[Problem details] The required response is the number of lines in the entries that include the word "Push", with nothing added.

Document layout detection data
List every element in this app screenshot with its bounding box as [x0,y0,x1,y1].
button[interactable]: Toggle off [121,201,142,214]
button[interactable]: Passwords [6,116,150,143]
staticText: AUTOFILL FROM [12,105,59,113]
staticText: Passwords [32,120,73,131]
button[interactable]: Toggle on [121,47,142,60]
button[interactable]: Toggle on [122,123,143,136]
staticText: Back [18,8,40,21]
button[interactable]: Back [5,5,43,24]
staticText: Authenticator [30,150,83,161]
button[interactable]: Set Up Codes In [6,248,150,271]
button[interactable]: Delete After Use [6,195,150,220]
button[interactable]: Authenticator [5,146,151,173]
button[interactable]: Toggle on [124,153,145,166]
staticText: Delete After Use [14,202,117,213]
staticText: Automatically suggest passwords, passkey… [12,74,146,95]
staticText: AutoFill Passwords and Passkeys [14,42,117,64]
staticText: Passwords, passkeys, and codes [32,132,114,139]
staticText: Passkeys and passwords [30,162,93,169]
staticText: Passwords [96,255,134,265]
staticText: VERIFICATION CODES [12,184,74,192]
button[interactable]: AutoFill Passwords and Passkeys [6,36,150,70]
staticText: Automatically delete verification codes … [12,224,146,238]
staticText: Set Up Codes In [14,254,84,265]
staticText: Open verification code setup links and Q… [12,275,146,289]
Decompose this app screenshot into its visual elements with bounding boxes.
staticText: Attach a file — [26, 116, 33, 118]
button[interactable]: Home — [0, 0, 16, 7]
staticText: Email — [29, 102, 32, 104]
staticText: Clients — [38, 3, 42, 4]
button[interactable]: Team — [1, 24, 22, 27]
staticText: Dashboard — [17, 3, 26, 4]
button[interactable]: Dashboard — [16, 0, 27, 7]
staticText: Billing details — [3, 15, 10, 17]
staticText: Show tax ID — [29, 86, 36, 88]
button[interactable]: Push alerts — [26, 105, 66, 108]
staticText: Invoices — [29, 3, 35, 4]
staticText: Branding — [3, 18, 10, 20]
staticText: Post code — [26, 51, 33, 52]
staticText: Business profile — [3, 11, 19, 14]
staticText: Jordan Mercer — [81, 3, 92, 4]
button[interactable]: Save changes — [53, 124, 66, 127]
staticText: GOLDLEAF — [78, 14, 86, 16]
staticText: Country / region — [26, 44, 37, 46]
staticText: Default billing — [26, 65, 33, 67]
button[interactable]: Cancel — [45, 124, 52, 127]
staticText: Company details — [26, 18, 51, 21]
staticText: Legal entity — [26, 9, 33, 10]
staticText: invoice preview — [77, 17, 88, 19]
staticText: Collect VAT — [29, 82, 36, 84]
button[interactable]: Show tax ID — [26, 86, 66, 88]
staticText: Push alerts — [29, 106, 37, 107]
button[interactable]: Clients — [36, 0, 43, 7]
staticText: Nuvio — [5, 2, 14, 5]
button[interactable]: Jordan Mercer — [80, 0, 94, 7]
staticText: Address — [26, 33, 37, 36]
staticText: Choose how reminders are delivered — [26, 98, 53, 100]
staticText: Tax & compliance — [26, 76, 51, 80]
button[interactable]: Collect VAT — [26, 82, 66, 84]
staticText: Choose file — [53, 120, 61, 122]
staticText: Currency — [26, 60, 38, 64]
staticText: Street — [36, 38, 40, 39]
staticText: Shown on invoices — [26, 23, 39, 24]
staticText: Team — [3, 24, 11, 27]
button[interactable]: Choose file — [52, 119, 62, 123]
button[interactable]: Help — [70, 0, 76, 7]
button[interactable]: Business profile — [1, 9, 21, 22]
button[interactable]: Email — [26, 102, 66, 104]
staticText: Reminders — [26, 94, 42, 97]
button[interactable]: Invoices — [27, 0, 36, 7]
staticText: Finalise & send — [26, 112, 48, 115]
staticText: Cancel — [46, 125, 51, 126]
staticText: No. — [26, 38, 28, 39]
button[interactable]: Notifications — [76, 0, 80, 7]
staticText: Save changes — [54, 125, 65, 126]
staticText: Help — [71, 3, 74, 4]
--
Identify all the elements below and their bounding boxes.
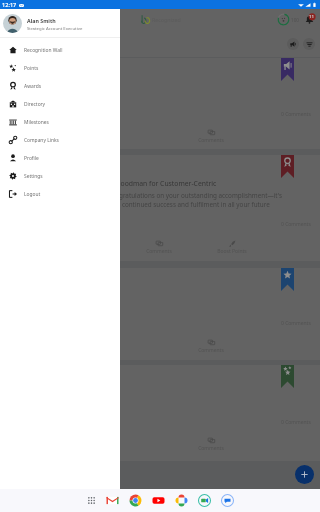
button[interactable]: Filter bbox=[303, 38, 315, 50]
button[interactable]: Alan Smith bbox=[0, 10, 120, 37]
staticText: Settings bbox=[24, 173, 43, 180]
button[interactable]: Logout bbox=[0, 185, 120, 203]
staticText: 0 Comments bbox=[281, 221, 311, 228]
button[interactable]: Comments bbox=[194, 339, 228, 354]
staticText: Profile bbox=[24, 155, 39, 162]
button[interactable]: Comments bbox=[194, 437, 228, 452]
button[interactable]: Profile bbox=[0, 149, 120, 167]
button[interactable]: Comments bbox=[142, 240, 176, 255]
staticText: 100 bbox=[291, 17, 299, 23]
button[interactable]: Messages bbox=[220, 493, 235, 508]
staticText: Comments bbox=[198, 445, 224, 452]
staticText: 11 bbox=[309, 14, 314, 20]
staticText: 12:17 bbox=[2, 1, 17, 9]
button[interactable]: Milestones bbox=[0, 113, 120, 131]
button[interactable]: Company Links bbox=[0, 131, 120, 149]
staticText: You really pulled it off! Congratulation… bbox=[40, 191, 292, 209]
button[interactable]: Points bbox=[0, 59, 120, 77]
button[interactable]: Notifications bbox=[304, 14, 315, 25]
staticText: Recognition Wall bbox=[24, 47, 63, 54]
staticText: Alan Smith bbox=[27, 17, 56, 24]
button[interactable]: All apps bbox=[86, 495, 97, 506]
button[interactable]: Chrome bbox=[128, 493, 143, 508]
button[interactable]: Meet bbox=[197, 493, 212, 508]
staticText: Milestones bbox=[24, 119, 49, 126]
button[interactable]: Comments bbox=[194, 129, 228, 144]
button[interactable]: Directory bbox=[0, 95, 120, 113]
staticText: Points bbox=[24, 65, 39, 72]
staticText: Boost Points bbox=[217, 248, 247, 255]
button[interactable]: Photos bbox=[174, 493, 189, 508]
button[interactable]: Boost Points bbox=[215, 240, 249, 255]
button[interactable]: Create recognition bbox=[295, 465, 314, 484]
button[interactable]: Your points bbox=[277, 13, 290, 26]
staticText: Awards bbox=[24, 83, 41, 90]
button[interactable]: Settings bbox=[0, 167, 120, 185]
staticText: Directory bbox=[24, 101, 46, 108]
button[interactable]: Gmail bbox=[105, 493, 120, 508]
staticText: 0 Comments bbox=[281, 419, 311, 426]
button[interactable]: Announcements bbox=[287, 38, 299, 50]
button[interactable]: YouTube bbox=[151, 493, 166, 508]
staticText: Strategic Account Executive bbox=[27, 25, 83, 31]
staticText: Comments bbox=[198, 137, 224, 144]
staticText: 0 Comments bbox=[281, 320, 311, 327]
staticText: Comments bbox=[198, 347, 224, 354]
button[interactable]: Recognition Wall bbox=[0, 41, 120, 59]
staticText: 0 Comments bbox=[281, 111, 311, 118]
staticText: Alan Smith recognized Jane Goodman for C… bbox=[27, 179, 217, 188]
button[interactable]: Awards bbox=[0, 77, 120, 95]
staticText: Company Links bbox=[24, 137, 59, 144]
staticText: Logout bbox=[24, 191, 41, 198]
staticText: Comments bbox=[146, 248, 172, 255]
---
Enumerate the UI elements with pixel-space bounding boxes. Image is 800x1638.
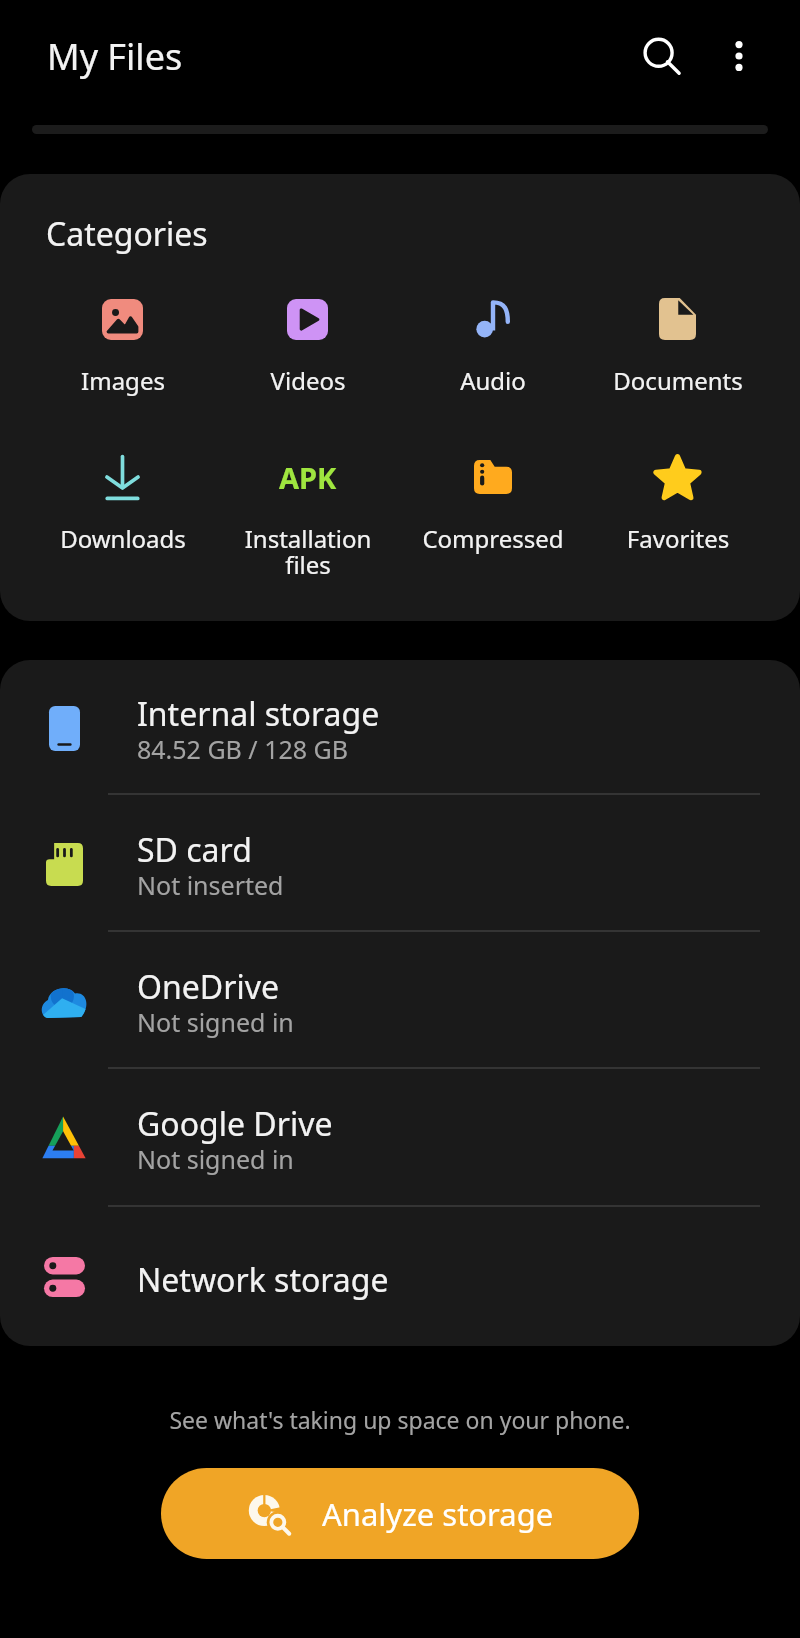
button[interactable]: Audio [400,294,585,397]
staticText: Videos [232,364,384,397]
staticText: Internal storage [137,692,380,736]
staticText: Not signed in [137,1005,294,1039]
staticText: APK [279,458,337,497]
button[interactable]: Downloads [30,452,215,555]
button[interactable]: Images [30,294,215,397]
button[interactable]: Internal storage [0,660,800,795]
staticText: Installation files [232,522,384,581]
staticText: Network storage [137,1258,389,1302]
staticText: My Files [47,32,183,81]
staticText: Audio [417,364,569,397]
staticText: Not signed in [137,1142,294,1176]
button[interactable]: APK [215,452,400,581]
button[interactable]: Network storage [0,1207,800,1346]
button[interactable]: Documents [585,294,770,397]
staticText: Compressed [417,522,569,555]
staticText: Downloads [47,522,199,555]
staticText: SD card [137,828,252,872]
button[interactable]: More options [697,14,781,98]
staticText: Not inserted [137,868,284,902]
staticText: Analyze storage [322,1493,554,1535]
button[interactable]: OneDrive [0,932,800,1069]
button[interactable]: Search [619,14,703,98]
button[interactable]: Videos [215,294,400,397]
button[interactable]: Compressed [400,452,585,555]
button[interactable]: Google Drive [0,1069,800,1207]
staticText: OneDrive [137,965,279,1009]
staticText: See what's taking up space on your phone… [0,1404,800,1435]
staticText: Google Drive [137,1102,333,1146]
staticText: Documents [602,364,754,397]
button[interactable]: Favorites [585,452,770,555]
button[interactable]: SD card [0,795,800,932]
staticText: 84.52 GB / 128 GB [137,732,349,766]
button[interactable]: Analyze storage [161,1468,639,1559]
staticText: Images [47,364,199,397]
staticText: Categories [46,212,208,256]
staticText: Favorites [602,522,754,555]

[Task response] 2